* [About this exercise]:
When you reach the line below that has "Our cutting-edge technology", start returning lines exactly, and stop after the line that has "TAP is Portugal’s"; skip the pictures.

----- Dataset records -----

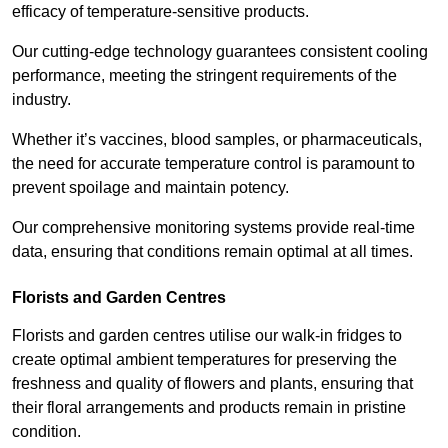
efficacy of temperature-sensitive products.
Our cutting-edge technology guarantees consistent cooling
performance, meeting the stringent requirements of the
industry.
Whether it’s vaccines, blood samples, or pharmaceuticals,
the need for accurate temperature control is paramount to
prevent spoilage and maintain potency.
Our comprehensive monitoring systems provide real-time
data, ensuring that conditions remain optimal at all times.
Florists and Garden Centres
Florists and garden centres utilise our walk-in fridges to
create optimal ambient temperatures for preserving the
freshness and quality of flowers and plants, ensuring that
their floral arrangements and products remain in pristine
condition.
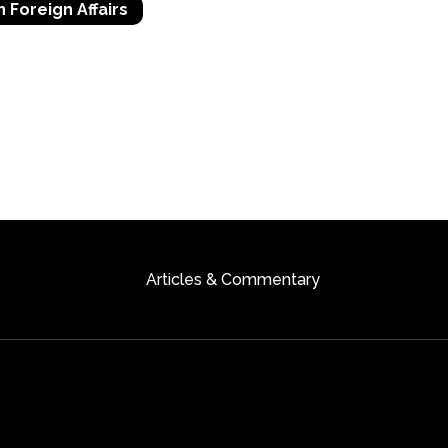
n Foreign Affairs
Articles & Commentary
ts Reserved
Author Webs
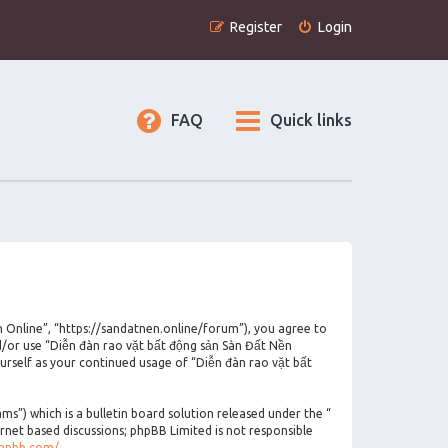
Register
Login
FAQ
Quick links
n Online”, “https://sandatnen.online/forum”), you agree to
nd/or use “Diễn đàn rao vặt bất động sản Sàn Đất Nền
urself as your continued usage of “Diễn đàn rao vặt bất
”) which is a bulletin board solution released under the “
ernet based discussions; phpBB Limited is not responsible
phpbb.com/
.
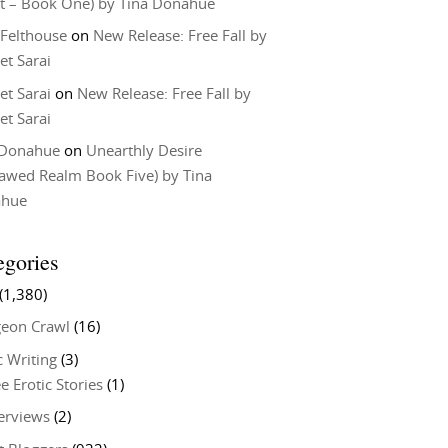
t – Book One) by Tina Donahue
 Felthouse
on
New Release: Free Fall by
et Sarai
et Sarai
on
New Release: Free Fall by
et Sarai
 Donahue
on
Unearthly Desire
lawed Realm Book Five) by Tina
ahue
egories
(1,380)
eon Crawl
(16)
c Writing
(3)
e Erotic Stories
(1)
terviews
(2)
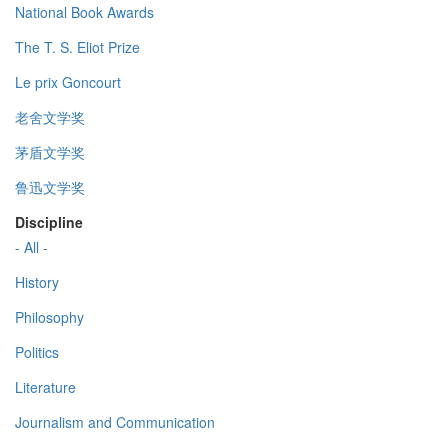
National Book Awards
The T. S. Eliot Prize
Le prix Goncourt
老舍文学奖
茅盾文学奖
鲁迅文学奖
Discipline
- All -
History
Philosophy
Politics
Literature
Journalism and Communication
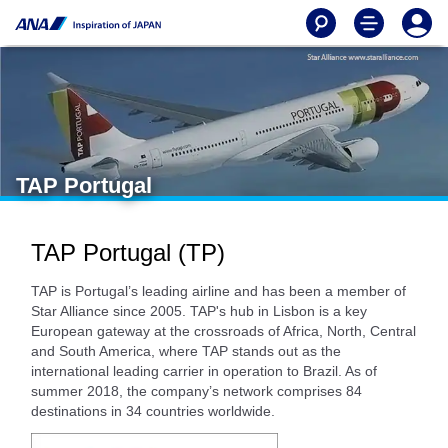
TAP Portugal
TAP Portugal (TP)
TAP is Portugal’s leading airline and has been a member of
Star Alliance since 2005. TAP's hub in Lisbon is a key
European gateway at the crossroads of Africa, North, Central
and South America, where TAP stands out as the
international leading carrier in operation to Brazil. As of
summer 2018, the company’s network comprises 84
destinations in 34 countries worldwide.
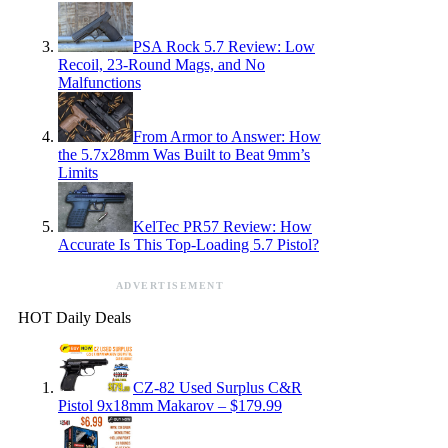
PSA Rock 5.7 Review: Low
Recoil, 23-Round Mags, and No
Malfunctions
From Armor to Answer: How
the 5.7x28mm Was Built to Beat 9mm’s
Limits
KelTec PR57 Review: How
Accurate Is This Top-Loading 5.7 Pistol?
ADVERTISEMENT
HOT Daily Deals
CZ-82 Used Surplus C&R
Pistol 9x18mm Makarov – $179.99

-----

* [Exercise solution]:
Our cutting-edge technology guarantees consistent cooling
performance, meeting the stringent requirements of the
industry.
Whether it’s vaccines, blood samples, or pharmaceuticals,
the need for accurate temperature control is paramount to
prevent spoilage and maintain potency.
Our comprehensive monitoring systems provide real-time
data, ensuring that conditions remain optimal at all times.
Florists and Garden Centres
Florists and garden centres utilise our walk-in fridges to
create optimal ambient temperatures for preserving the
freshness and quality of flowers and plants, ensuring that
their floral arrangements and products remain in pristine
condition.
n Foreign Affairs
Articles & Commentary
ts Reserved
Author Webs
Register
Login
FAQ
Quick links
n Online”, “https://sandatnen.online/forum”), you agree to
nd/or use “Diễn đàn rao vặt bất động sản Sàn Đất Nền
urself as your continued usage of “Diễn đàn rao vặt bất
”) which is a bulletin board solution released under the “
ernet based discussions; phpBB Limited is not responsible
phpbb.com/
.
t – Book One) by Tina Donahue
 Felthouse
on
New Release: Free Fall by
et Sarai
et Sarai
on
New Release: Free Fall by
et Sarai
 Donahue
on
Unearthly Desire
lawed Realm Book Five) by Tina
ahue
egories
(1,380)
eon Crawl
(16)
c Writing
(3)
e Erotic Stories
(1)
terviews
(2)
National Book Awards
The T. S. Eliot Prize
Le prix Goncourt
老舍文学奖
茅盾文学奖
鲁迅文学奖
Discipline
- All -
History
Philosophy
Politics
Literature
Journalism and Communication
TAP Portugal
TAP Portugal (TP)
TAP is Portugal’s leading airline and has been a member of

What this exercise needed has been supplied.